Betty Blu Ray.

When’s the last time you walked out of a movie theatre feeling like you hadn’t been ripped off? Am I the only person whose mind wasn’t bent or blown by Inception? Ellen was there to walk you through it after all. $20+ with the stale popcorn to watch someone fold Paris in half, I can do that with a post card. Stale popcorn/stale movies, I couldn’t even drag myself to see Black Swan. Anyway, I was walking down Bank Hey Street in Blackpool about 25 years ago and I thought I’d have a bit of a bob about in HMV, (which was a large, high street store that used to sell music CDs, videos and INXS posters. (Or Heather Locklear posters if you were in the US)). And there, stacked up on an endcap, was a French movie called Betty Blue, in french!  I was immediately drawn to the (award-winning) poster.

     ‘They’re taking a bit of a gamble putting a movie with subtitles on a big display aren’t they?’ I thought to myself. ‘This is Blackpool after all, not Leeds.

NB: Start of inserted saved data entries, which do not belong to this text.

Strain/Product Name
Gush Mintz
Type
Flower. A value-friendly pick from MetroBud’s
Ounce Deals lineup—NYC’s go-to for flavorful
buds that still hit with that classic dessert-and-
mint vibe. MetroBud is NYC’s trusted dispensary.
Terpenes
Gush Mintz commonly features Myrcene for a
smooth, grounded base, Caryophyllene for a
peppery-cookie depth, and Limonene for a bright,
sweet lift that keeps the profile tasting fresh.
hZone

It looks really good though. What’s it all about? 37 degrees centigrade in the morning? That must be really hot then.’ I didn’t know too much about celsius or French Movies and they were asking some astronomical price like 12 quid for it – all my drinking money for the week basically. But, I bought it anyway.

There are only a few movies that I’ve watched over and over again. The Graduate, Annie Hall, Withnail and I & Betty Blue. It turns out that it was a fantastic movie, containing everything that the British secretly love about the French but hate the French too much to admit; Healthy uninhibited sex, smoking cigarettes with panache and attacking rude people with sharp metal objects. Betty Blue has all of this in spades, as well as – something else the Brits can envy – extended periods of sunshine, in fact, most of the movie takes place in a cinematically perfect sunrise or sunset, with skies like blood oranges on sapphire.

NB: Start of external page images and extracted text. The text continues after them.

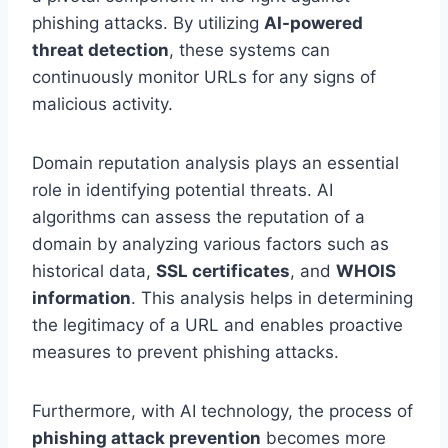
phishing attacks. By utilizing
AI-powered
threat detection
, these systems can
continuously monitor URLs for any signs of
malicious activity.
Domain reputation analysis plays an essential
role in identifying potential threats. AI
algorithms can assess the reputation of a
domain by analyzing various factors such as
historical data,
SSL certificates
, and
WHOIS
information
. This analysis helps in determining
the legitimacy of a URL and enables proactive
measures to prevent phishing attacks.
Furthermore, with AI technology, the process of
phishing attack prevention
becomes more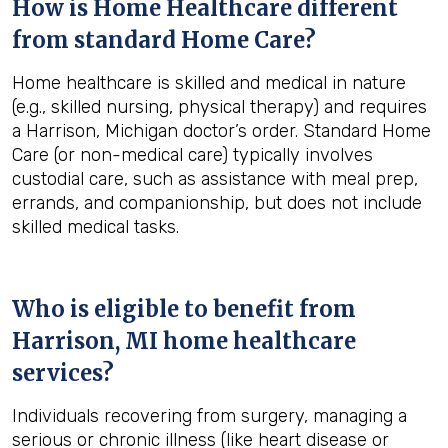
How is Home Healthcare different
from standard Home Care?
Home healthcare is skilled and medical in nature
(e.g., skilled nursing, physical therapy) and requires
a Harrison, Michigan doctor’s order. Standard Home
Care (or non-medical care) typically involves
custodial care, such as assistance with meal prep,
errands, and companionship, but does not include
skilled medical tasks.
Who is eligible to benefit from
Harrison, MI
home healthcare
services?
Individuals recovering from surgery, managing a
serious or chronic illness (like heart disease or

So I get it home, thinking how cool all my friends are going to think I am owning a French Film and everything and how they’re all going to want to borrow it and stuff. I slap it in and not knowing what to expect and the opening scene turns out to be two people on a bed, on the other side of a room, doing it. Now this isn’t the kind of slow mo, filtered, closed eyed, fake ecstasy, hollywood sex that we’re all familiar with. This is two people, who’ve only been seeing each other for a week, completely in sync, lost in the moment and making love ‘for real’. Then the camera slowly, slowly starts approaching the bed and you feel like an intruder, recognising that yes, this is exactly what it’s like and well, you kind of want to give them some privacy but of course, you can’t look away.

Zorg is pushing 30 and cooling his heels in a dead-end job, but he has a nice pad and works in the sunshine and seems happy enough, but a few years ago he wrote a crazy, kinetic splat of a novel that the world surely needs to read, but right now it’s just stuck in a closet. Enter Betty, a young, sexually charged, whack job who crash lands in his life, discovers his novel & literally burns his house down to get him moving again. And off they go, to Paris and beyond, having increasingly crazy adventures and meeting weird and weirder folk as Zorg gets closer to a book deal and Betty slowly succumbs to absolute madness.

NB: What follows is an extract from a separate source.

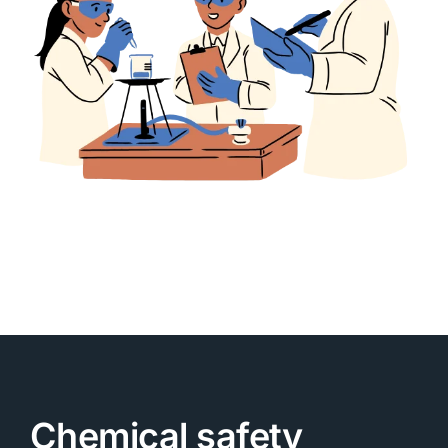
Chemical safety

The great thing about this movie, apart from the way it looks, is that it’s a true tragi-comic masterpiece; it’s really funny, slapstick, wacky, bizarre and also really sad; wonderful free spirited girl who’d do anything to keep her guy, can’t help loosing her mind. Beatrice Dalle, one suspects, could not act her way out of a paper bag, (although she did play a convincing blind person in A Night on Earth) but in this movie she doesn’t have to, she just is Betty and the fact that her acting is bad, somehow makes her all the more a believable as a loony. Jean-Hugues Anglade as Zorg, is fantastic as always  (remember him in that very ‘dark’ very ‘cool’ french film Killing Zoe? One of those second-rate, indy movies shoehorned into your life because you enjoyed Pulp Fiction?) Anglade is a gifted comic but also endearing and unintentionally cool. His penis also has a large part in the film and almost deserves a separate credit for it’s hair-raising stunt work. ‘Zorg, put some undies on for God’s sake! That oven is on, you know?’ But what really makes the movie are the minor characters that Zorg and Betty bounce off. Director, Jean-Jacques Beineix, makes all them all so relateable and so lovable with, or even because, of their foibles. He treats these strange people with such compassion and tells their stories with such humour, that after the movie is done – and there is no a happy ending here –  you have a sence still, of all these flawed, fragile but essentially kind people, just trying to get on with it but stumbling under all that wonderfully unnecessary, french, philosophical baggage. You have to own this movie, don’t rent or stream it, don’t borrow it either. Buy it and watch it whenever you’re feeling Blue.

Now available on Blu Ray; Betty Blue always looked great and having seen it so many times, seeing it now, it feels like I’m watching a Pixar movie, maybe too great and the deleted scenes that showed up in the Director’s Cut a few years ago are not here and it doesn’t really matter, Zorg robs a bank! Betty abducts a child! Two hours is plenty. Your heart couldn’t take much more.